Q: Why haven’t the banks tried to bail already?
A: The banks are only on the hook to fund the deal if it closes, and many people don’t believe Twitter will be successful in getting a court to force Musk’s hand. A more likely outcome is that the judge in Delaware Chancery Court, where the trial will take place, will force a compromise, making Musk pay Twitter a hefty fee for putting it through so much trouble, but letting him walk away in the end, said Carl Tobias, a law professor at the University of Richmond.
In that case, the banks will still get a small fee from Musk for doing the work and they no longer have to lend him anything.
There’s another reason they might be sticking with Musk for now – they want to stay in his good books, and arguing that he’s acting in bad faith might jeopardize that.
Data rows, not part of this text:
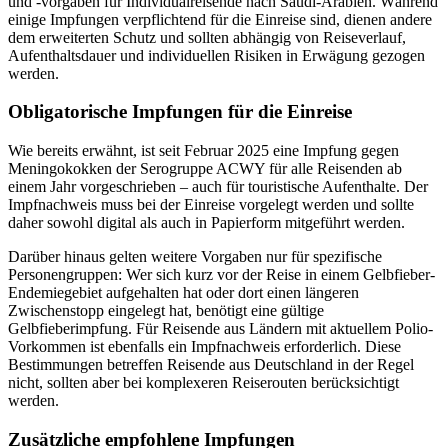
und -vorgaben für Individualreisende nach Saudi-Arabien. Während
einige Impfungen verpflichtend für die Einreise sind, dienen andere
dem erweiterten Schutz und sollten abhängig von Reiseverlauf,
Aufenthaltsdauer und individuellen Risiken in Erwägung gezogen
werden.
Obligatorische Impfungen für die Einreise
Wie bereits erwähnt, ist seit Februar 2025 eine Impfung gegen
Meningokokken der Serogruppe ACWY für alle Reisenden ab
einem Jahr vorgeschrieben – auch für touristische Aufenthalte. Der
Impfnachweis muss bei der Einreise vorgelegt werden und sollte
daher sowohl digital als auch in Papierform mitgeführt werden.
Darüber hinaus gelten weitere Vorgaben nur für spezifische
Personengruppen: Wer sich kurz vor der Reise in einem Gelbfieber-
Endemiegebiet aufgehalten hat oder dort einen längeren
Zwischenstopp eingelegt hat, benötigt eine gültige
Gelbfieberimpfung. Für Reisende aus Ländern mit aktuellem Polio-
Vorkommen ist ebenfalls ein Impfnachweis erforderlich. Diese
Bestimmungen betreffen Reisende aus Deutschland in der Regel
nicht, sollten aber bei komplexeren Reiserouten berücksichtigt
werden.
Zusätzliche empfohlene Impfungen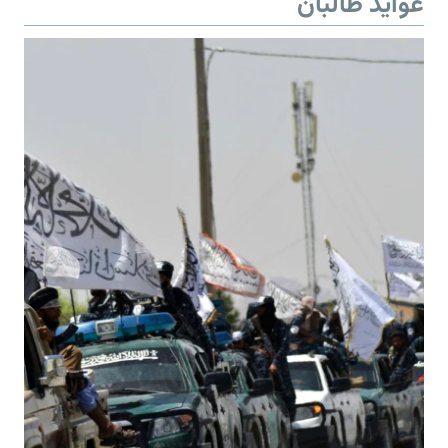
عواید طالبان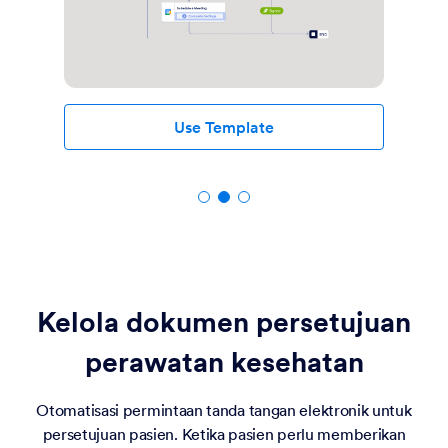
Use Template
Kelola dokumen persetujuan
perawatan kesehatan
Otomatisasi permintaan tanda tangan elektronik untuk
persetujuan pasien. Ketika pasien perlu memberikan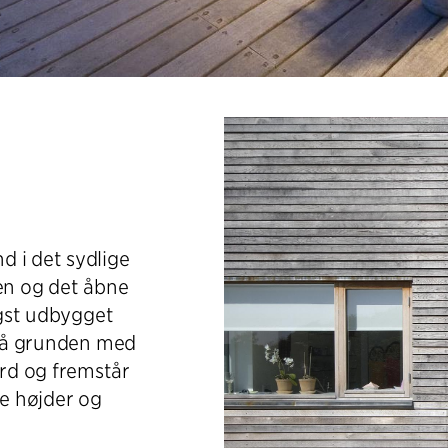
 i det sydlige
ven og det åbne
ngst udbygget
d på grunden med
rd og fremstår
e højder og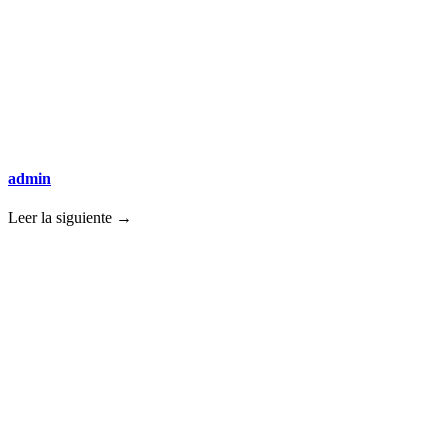
admin
Leer la siguiente →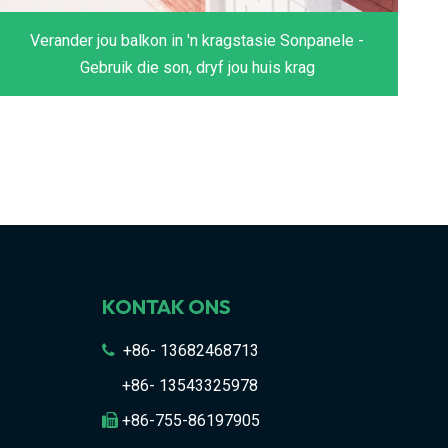
Verander jou balkon in 'n kragstasie Sonpanele -
Gebruik die son, dryf jou huis krag
KONTAK ONS
+86- 13682468713

+86- 13543325978
+86-755-86197905
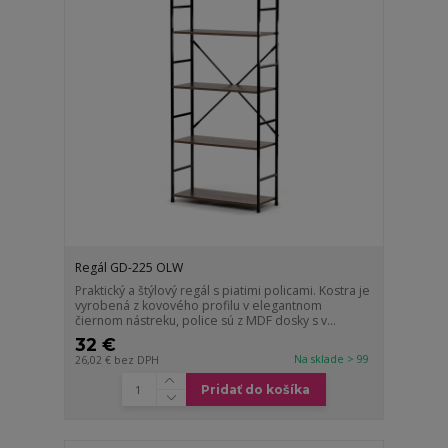
Regál GD-225 OLW
Praktický a štýlový regál s piatimi policami. Kostra je
vyrobená z kovového profilu v elegantnom
čiernom nástreku, police sú z MDF dosky s v...
32 €
Na sklade > 99
26,02 €
bez DPH
Pridať do košíka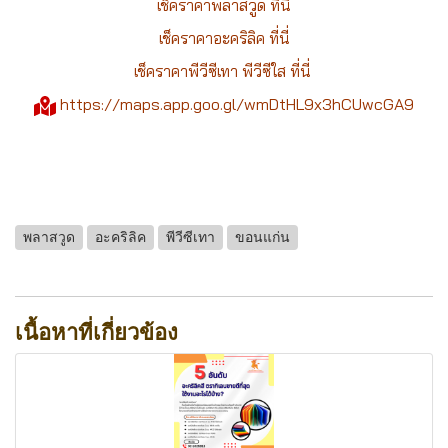
เช็คราคาพลาสวูด ที่นี่
เช็คราคาอะคริลิค ที่นี่
เช็คราคาพีวีซีเทา พีวีซีใส ที่นี่
https://maps.app.goo.gl/wmDtHL9x3hCUwcGA9
พลาสวูด
อะคริลิค
พีวีซีเทา
ขอนแก่น
เนื้อหาที่เกี่ยวข้อง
Musk is still the world’s wealthiest man and will have a lot of need for debt financing in the future regardless of how the Twitter situation ends, Tobias said. “You want to keep his business if you’re a bank, because I think it’s pretty lucrative,” he said.
Q: If the banks do find a way to pull out, does that give Musk an out?
A: No, Musk’s agreement with Twitter has a clause that requires him to go through with the deal even if his debt financing becomes unavailable.
“Him canceling the deal might itself be some sort of breach, but Twitter’s going to say that’s your fault not ours,” Anthony Casey, a law expert at the University of Chicago.
In that case, Musk would have to pay the cash part of the deal to Twitter’s investors, and then Twitter itself (now owned by him) would take on the debt itself to finish paying the old shareholders, according to Henderson.
Musk could also go to court to force the banks to honor their agreement and loan him the money. If he didn’t want to do that, the court could even appoint a special representative to act in his stead and sue the banks, Henderson said.
Q: Has this happened before?
A: If Musk’s debt arrangements do become a factor in a potential settlement or trial, it wouldn’t be the first time financing became a factor in a court case over a merger agreement. Last year, Delaware Chancery Court Judge Kathaleen McCormick, who experts expect will preside over the Twitter case, oversaw a court case featuring a private equity firm that tried to pull out of an agreement to buy cake-decorating supply company DecoPac by blaming the economic downturn brought on by the pandemic. McCormick said the private equity firm acquiring DecoPac had to move forward, even though they no longer had the original financing to complete the deal.
“When they see bad faith behavior, they tend to not like it,” Badawi, the Berkeley law professor, said of the Delaware court and its judges. “They tend to punish it.”
Q: Why does Twitter want the deal to go through at this point?
A: The Twitter board’s main role is to serve its shareholders – the banks, pension funds, hedge funds and individuals who own its stock. Right now, Twitter shares are trading at around $36, a lot less than the $54 a share Musk has agreed pay those shareholders to buy the company. If Twitter’s board were to let Musk walk away, it would be leaving a significant amount of money on the table, and could expose them to shareholder lawsuits.
The entire episode has done significant damage to the company’s reputation and workplace morale, with Musk’s attacks inflaming existing concerns about its business. It’s likely the company’s stock price will drop even further if Musk walks away completely.